とりあえず話し合いだなとリーダー格の猿轡だけ解除した。


「もう一度言おうか?」

「いえ、すみません。森で騒動を起こすつもりは更々ありません。その逃げ出した奴隷のせいなんです。その奴隷を連れて帰りますので許しください。」

「こんだけ騒ぎを起こして魔法を撃ち込んでブチ殺すって脅されて……ごめんだけで済むの?」

「お金を払います。すみませんでした。おいくらでしょうか?」

「この森で金貰って何すんの? 俺は見たこと無いけどどっかに店でもあんの?」

「……」

「ついでだから言っておくが……奴隷奴隷って何度も五月蝿いが、龍の森に入った時点で奴隷は解放されんだよ。」

「えっ……ウソ」

「世界中の全ての国の法律に明記してある本当の事だから。それに龍の森の魔素がそろそろ奴隷紋を解除するから見ててみ?」


転んで座り込んで背中を見せてる双子の首の後ろにある奴隷紋から白い煙が出てきて、奴隷紋が綺麗さっぱり消えた事を双子の後ろの襟を少しめくって見せつける。
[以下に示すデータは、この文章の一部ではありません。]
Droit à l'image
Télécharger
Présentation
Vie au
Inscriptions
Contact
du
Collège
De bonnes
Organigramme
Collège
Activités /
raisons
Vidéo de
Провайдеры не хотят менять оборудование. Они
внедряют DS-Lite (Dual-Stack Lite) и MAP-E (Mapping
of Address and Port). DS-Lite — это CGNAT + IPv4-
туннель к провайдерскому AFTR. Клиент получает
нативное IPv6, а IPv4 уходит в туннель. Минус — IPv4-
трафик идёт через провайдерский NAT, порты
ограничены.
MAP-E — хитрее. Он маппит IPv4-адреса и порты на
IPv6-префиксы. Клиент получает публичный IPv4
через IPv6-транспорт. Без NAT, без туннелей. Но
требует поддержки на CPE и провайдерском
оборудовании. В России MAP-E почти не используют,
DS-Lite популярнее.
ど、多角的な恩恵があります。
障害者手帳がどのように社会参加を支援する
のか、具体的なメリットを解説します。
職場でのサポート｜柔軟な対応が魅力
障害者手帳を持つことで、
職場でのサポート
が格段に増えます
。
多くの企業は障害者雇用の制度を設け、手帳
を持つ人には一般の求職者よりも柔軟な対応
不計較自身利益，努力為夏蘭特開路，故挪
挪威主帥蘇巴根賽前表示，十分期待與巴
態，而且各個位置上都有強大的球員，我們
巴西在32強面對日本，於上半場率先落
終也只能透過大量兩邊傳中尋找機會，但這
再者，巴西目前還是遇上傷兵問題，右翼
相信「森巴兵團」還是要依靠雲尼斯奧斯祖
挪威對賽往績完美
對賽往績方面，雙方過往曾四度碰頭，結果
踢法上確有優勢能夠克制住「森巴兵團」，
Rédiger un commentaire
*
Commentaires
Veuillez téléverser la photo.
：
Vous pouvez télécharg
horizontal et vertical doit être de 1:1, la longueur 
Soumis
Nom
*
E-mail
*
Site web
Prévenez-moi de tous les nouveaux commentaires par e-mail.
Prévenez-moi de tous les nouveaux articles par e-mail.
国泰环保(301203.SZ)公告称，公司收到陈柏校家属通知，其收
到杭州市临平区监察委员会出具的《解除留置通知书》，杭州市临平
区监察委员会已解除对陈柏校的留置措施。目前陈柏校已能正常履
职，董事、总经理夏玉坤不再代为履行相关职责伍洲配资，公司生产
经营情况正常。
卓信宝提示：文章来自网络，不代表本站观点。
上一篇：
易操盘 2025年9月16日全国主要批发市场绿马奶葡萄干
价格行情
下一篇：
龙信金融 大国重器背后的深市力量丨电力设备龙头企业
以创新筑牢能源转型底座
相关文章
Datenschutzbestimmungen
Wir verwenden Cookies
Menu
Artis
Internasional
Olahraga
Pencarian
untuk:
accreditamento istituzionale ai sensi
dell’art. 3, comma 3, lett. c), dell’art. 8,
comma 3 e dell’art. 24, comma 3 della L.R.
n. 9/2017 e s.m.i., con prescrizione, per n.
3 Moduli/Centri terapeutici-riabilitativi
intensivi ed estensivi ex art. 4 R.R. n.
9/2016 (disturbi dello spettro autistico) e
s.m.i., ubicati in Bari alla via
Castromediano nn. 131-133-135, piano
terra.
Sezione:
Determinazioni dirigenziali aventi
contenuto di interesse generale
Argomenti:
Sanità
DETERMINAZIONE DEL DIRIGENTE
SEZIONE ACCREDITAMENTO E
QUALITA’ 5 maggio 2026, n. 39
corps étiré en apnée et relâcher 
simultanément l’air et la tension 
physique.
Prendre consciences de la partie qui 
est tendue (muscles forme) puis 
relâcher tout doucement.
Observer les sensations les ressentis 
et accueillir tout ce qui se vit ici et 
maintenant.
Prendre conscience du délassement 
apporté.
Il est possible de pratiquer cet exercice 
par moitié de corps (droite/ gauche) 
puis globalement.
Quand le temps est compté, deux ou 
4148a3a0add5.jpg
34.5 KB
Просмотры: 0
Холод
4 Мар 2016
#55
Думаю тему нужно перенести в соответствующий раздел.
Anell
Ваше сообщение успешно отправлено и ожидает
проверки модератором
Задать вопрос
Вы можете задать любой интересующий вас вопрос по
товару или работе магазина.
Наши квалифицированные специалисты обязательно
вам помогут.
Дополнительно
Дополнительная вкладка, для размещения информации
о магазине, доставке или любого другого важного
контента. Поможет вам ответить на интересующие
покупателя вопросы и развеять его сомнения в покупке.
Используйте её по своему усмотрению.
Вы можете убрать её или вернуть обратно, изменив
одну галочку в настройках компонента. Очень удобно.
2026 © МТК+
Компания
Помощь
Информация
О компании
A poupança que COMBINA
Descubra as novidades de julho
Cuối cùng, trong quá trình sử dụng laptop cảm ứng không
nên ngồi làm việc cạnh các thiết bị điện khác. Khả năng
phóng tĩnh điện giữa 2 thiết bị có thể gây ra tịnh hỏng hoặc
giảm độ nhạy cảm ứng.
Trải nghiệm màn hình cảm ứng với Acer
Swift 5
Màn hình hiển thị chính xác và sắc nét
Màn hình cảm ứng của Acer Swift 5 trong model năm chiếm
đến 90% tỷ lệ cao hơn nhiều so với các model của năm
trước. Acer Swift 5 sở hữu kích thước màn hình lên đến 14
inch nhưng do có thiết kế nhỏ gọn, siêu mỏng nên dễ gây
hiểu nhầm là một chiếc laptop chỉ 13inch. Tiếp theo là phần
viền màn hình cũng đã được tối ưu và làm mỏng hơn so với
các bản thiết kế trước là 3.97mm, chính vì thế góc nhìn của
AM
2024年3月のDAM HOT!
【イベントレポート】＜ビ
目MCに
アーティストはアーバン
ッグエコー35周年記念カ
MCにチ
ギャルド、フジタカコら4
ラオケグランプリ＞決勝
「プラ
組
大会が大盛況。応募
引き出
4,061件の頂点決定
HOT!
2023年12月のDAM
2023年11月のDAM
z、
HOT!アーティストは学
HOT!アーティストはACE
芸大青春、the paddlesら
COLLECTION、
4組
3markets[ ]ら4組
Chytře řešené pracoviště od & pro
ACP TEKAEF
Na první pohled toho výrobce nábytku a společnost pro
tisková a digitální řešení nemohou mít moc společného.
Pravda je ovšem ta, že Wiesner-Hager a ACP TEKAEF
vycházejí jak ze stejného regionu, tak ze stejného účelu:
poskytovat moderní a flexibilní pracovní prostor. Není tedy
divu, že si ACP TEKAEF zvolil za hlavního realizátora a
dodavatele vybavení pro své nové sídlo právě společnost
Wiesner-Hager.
「な? こうなるから龍の森では奴隷が解放されるって法律に書いてあるんだよ。どうやっても消えちゃうんだから。」

「知らんかった……」

「つーか、お前らはどこに所属する傭兵なの?」


そもそも傭兵ですらなかった。

街道に根をはる盗賊だったから……

マジかよ。

めんどくさい。


落とし物は届ける元日本人だけど、元奴隷は兎も角として盗賊はどうしようか。

テンプレとはいってもめんどくさい事になっちゃったよ。